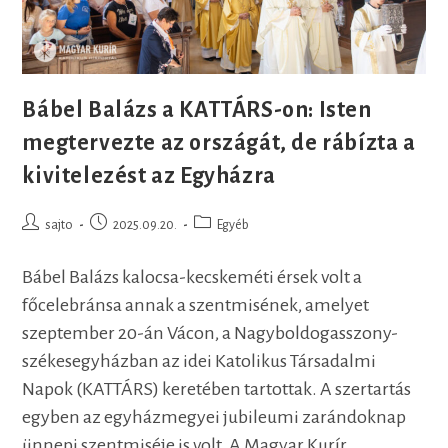
Bábel Balázs a KATTÁRS-on: Isten
megtervezte az országát, de rábízta a
kivitelezést az Egyházra
Post
Post
Post
sajto
2025.09.20.
Egyéb
author:
published:
category:
Bábel Balázs kalocsa-kecskeméti érsek volt a
főcelebránsa annak a szentmisének, amelyet
szeptember 20-án Vácon, a Nagyboldogasszony-
székesegyházban az idei Katolikus Társadalmi
Napok (KATTÁRS) keretében tartottak. A szertartás
egyben az egyházmegyei jubileumi zarándoknap
ünnepi szentmiséje is volt. A Magyar Kurír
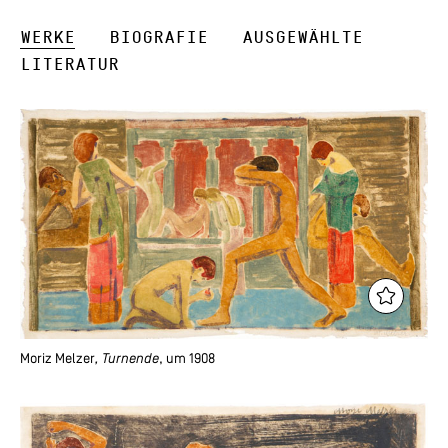
Werke
Biografie
Ausgewählte
Literatur
Moriz Melzer
, Turnende
, um 1908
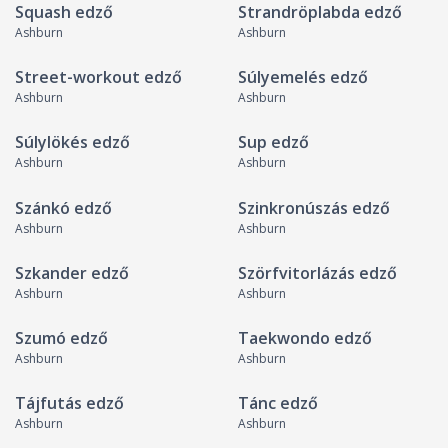
Squash edző
Strandröplabda edző
Ashburn
Ashburn
Street-workout edző
Súlyemelés edző
Ashburn
Ashburn
Súlylökés edző
Sup edző
Ashburn
Ashburn
Szánkó edző
Szinkronúszás edző
Ashburn
Ashburn
Szkander edző
Szörfvitorlázás edző
Ashburn
Ashburn
Szumó edző
Taekwondo edző
Ashburn
Ashburn
Tájfutás edző
Tánc edző
Ashburn
Ashburn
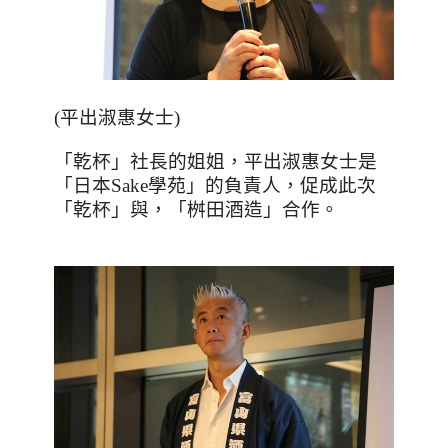
(
平出淑惠女士
)
「乾杯」社長的姐姐，平出淑惠女士是
「日本
Sake
學苑」的負責人，促成此次
「乾杯」與，「桝田酒造」合作。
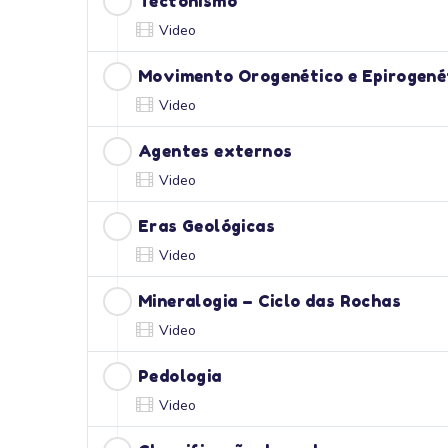
Tectonismo
Video
Movimento Orogenético e Epirogené
Video
Agentes externos
Video
Eras Geológicas
Video
Mineralogia – Ciclo das Rochas
Video
Pedologia
Video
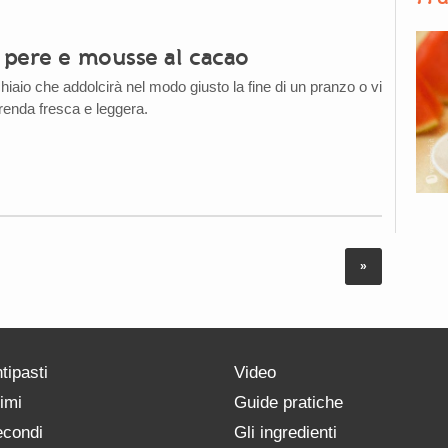
 pere e mousse al cacao
iaio che addolcirà nel modo giusto la fine di un pranzo o vi
enda fresca e leggera.
»
tipasti
Video
imi
Guide pratiche
condi
Gli ingredienti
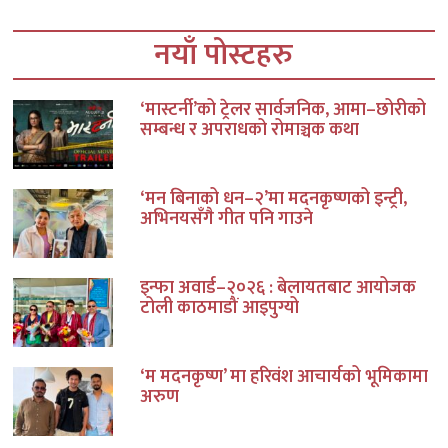
नयाँ पोस्टहरु
‘मास्टर्नी’को ट्रेलर सार्वजनिक, आमा–छोरीको
सम्बन्ध र अपराधको रोमाञ्चक कथा
‘मन बिनाको धन–२’मा मदनकृष्णको इन्ट्री,
अभिनयसँगै गीत पनि गाउने
इन्फा अवार्ड–२०२६ : बेलायतबाट आयोजक
टोली काठमाडौं आइपुग्यो
‘म मदनकृष्ण’ मा हरिवंश आचार्यको भूमिकामा
अरुण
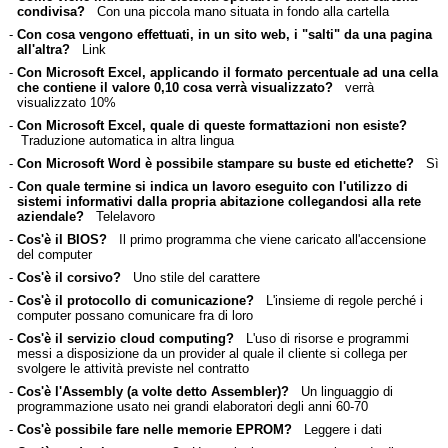
condivisa?
Con una piccola mano situata in fondo alla cartella
-
Con cosa vengono effettuati, in un sito web, i "salti" da una pagina
all'altra?
Link
-
Con Microsoft Excel, applicando il formato percentuale ad una cella
che contiene il valore 0,10 cosa verrà visualizzato?
verrà
visualizzato 10%
-
Con Microsoft Excel, quale di queste formattazioni non esiste?
Traduzione automatica in altra lingua
-
Con Microsoft Word è possibile stampare su buste ed etichette?
Sì
-
Con quale termine si indica un lavoro eseguito con l'utilizzo di
sistemi informativi dalla propria abitazione collegandosi alla rete
aziendale?
Telelavoro
-
Cos'è il BIOS?
Il primo programma che viene caricato all'accensione
del computer
-
Cos'è il corsivo?
Uno stile del carattere
-
Cos'è il protocollo di comunicazione?
L'insieme di regole perché i
computer possano comunicare fra di loro
-
Cos'è il servizio cloud computing?
L'uso di risorse e programmi
messi a disposizione da un provider al quale il cliente si collega per
svolgere le attività previste nel contratto
-
Cos'è l'Assembly (a volte detto Assembler)?
Un linguaggio di
programmazione usato nei grandi elaboratori degli anni 60-70
-
Cos'è possibile fare nelle memorie EPROM?
Leggere i dati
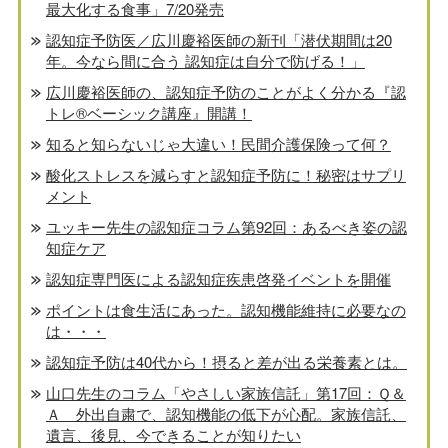
最大化する食事」7/20発売
認知症予防医／広川慶裕医師の新刊「潜伏期間は20
年。今なら間に合う 認知症は自分で防げる！」
広川慶裕医師の、認知症予防のことがよく分かる『認
トレ®️ベーシック講座』開講！
知ると知らないじゃ大違い！民間介護保険って何？
酸化ストレスを減らすと認知症予防に！秘密はサプリ
メント
ユッキー先生の認知症コラム第92回：あるべき姿の認
知症ケア
認知症専門医による認知症疾患啓発イベントを開催
ポイントは食生活にあった。認知機能維持に必要なの
は・・・
認知症予防は40代から！摂ると差が出る栄養素とは。
山口先生のコラム「やさしい家族信託」第17回：Ｑ＆
Ａ 外出自粛で、認知機能の低下が心配。家族信託、
遺言、後見、今できることが知りたい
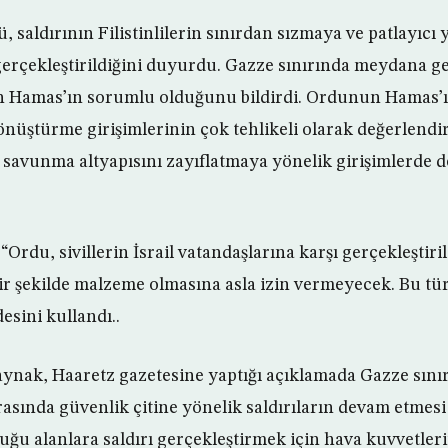
, saldırının Filistinlilerin sınırdan sızmaya ve patlayıcı
gerçekleştirildiğini duyurdu. Gazze sınırında meydana g
en Hamas’ın sorumlu olduğunu bildirdi. Ordunun Hamas’ı
önüştürme girişimlerinin çok tehlikeli olarak değerlendiril
 savunma altyapısını zayıflatmaya yönelik girişimlerde
“Ordu, sivillerin İsrail vatandaşlarına karşı gerçekleştiril
bir şekilde malzeme olmasına asla izin vermeyecek. Bu tür
esini kullandı..
 kaynak, Haaretz gazetesine yaptığı açıklamada Gazze sını
ırasında güvenlik çitine yönelik saldırıların devam etme
ğu alanlara saldırı gerçekleştirmek için hava kuvvetleri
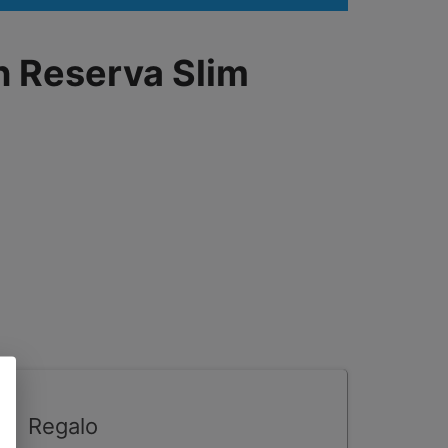
n Reserva Slim
Regalo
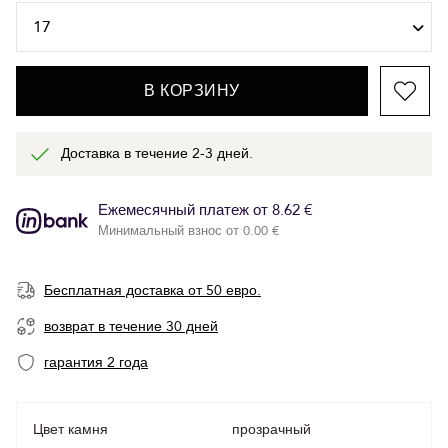
В КОРЗИНУ
Доставка в течение 2-3 дней.
Ежемесячный платеж от 8.62 €
Минимальный взнос от 0.00 €
Бесплатная доставка от 50 евро.
возврат в течение 30 дней
гарантия 2 года
Цвет камня
прозрачный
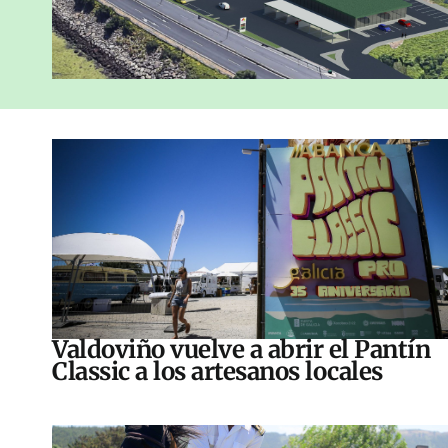
Valdoviño vuelve a abrir el Pantín
Classic a los artesanos locales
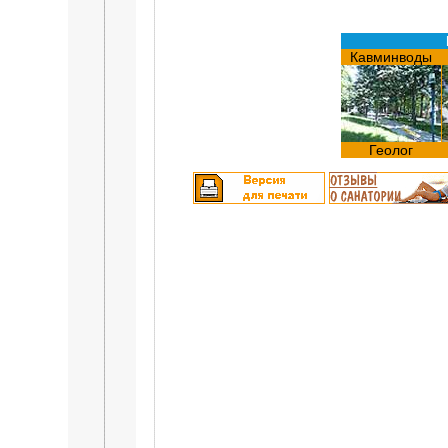
Кавминводы
Геолог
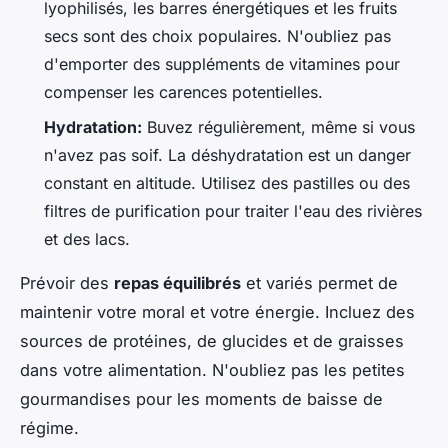
lyophilisés, les barres énergétiques et les fruits
secs sont des choix populaires. N'oubliez pas
d'emporter des suppléments de vitamines pour
compenser les carences potentielles.
Hydratation:
Buvez régulièrement, même si vous
n'avez pas soif. La déshydratation est un danger
constant en altitude. Utilisez des pastilles ou des
filtres de purification pour traiter l'eau des rivières
et des lacs.
Prévoir des
repas équilibrés
et variés permet de
maintenir votre moral et votre énergie. Incluez des
sources de protéines, de glucides et de graisses
dans votre alimentation. N'oubliez pas les petites
gourmandises pour les moments de baisse de
régime.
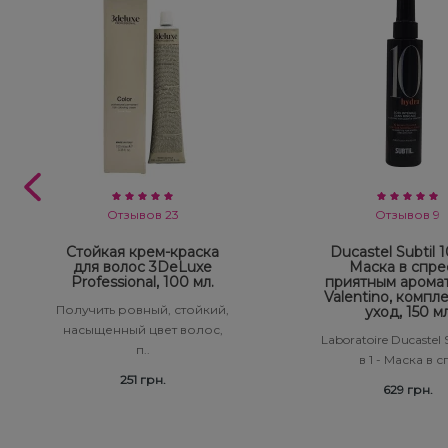
Отзывов 23
Отзывов 9
Стойкая крем-краска
Ducastel Subtil 10
для волос 3DeLuxe
Маска в спре
Professional, 100 мл.
приятным арома
Valentino, компл
Получить ровный, стойкий,
уход, 150 м
насыщенный цвет волос,
Laboratoire Ducastel S
п..
в 1 - Маска в сп
251 грн.
629 грн.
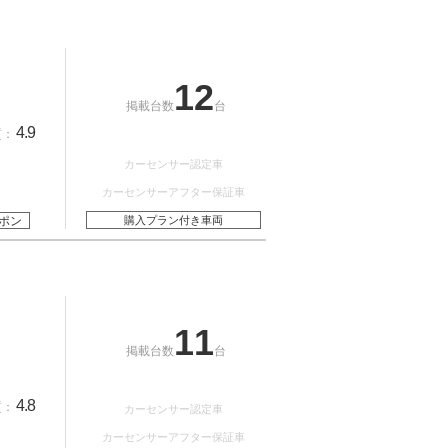
12
掲載台数
台
4.9
質：
カーセンサー認定車
カーセンサーアフター保証車
ポン
購入プラン付き車両
11
掲載台数
台
4.8
質：
カーセンサー認定車
カーセンサーアフター保証車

** YOUR GOAL **
Find all the lines containing "Gazze" in the material, then copy them.

** THE ANSWER **
gerçekleştirildiğini duyurdu. Gazze sınırında meydana g
 kaynak, Haaretz gazetesine yaptığı açıklamada Gazze sını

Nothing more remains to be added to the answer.